The Dangers of New Language

By | March 16, 2013

Hello again!

Over the course of the past two weeks, we’ve internally switched courses on which chapter we’ll be making available for review next.  We’ve gotten such interest in the Personas and the way our new social system works, that we’re going to go ahead and skip the intervening chapters and go straight into the Social Interaction chapter.  We currently plan to have that up and available at the end of the month.  In the meanwhile, we’re also reviewing the chapters we’ve already put up, and will be uploading some changes to those next week.

One of the big challenges we’ve faced as we develop Infinite Earths is the transformation of language.  What it means to us, what it means to the dictionary, and what it means to other people.  One of the things we (and I, in particular, since I am primary author of the ruleset) constantly wrestle with is the selection of the most appropriate words to describe what we’re doing.

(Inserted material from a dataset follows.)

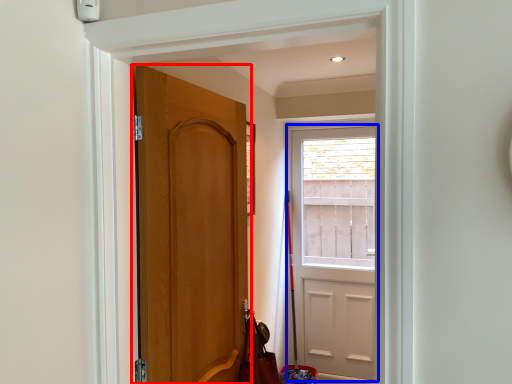 Question: Which point is closer to the camera, door (highlighted by a red box) or door (highlighted by a blue box)?

Choices:
 (A) door
 (B) door

Answer: (A) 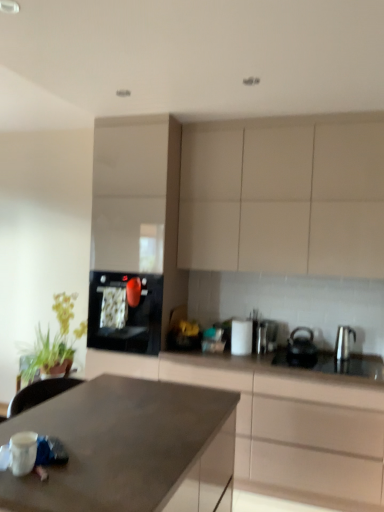 Measure the distance between point (343,329) and camera.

Harkening back to Saying Goodbye to Charisma, the feedback we received demonstrated to us that it was ultimately a good idea to change the name of the statistic.  Why?  Because “charisma” has a history.  It communicates something very specific to different gamers, and many gamers will merrily argue until the stars fall from the sky that their interpretation is right and alternatives are unacceptable.  That’s fine, you gotta do what you gotta do.

But what do we, as game designers, gotta do?  As we attempt to develop something new, do we look at what has come before and say “well, this is the way it’s always been done, so this is the way we gotta do it.”  Or do we say to hell with parroting traditions and instead try to forge something new that takes some cues from tradition, but goes somewhere different with it?

In the end, it’s a line we’ve got to toe.  Having enough of the tradition present to make what we are doing recognizable, and at the same time, transforming the internal language of Infinite Earths to better reflect the game theories and philosophies behind it, and to better support the style of play we’re attempting to manufacture.

And this is hard.  True craftsmanship isn’t just about spitting out a bunch of words and calling it a day, but rather selecting your words carefully and looking at them from all angles, both denotatively and connotatively in order to see how they could be misinterpreted, misconstrued, and manipulated in order to try and “break” the game.  Yes, we could leave it up to GM Fiat, but then again, “that’s the way it’s always been done. . .”

(And in case you’re wondering, when I write these posts I’m usually much more relaxed about language use than in the actual writing of the book.  These are, after all, sidebars and loose explanations, discussions and perspectives.  Nothing in any of these Developer Blog columns should ever be taken as something that overrules the actual rule text.  Just so that’s clear!)

So what this amounts to is manufacturing a new, consistent internal game language.  For instance, “Make a Strike Roll” vs. “Roll an Athletics Check.”  The former structure is used for direct conflict with other characters, while the latter structure identifies that you’re checking to see if you have the skill to accomplish something.  Does it ultimately matter if we would have a “Strike check” in the rules somewhere?  Maybe not.  But maybe yes.  And if we want to provide a tight ruleset to Players and Guides that minimizes the possibility of misinterpretation, why would we be so incautious?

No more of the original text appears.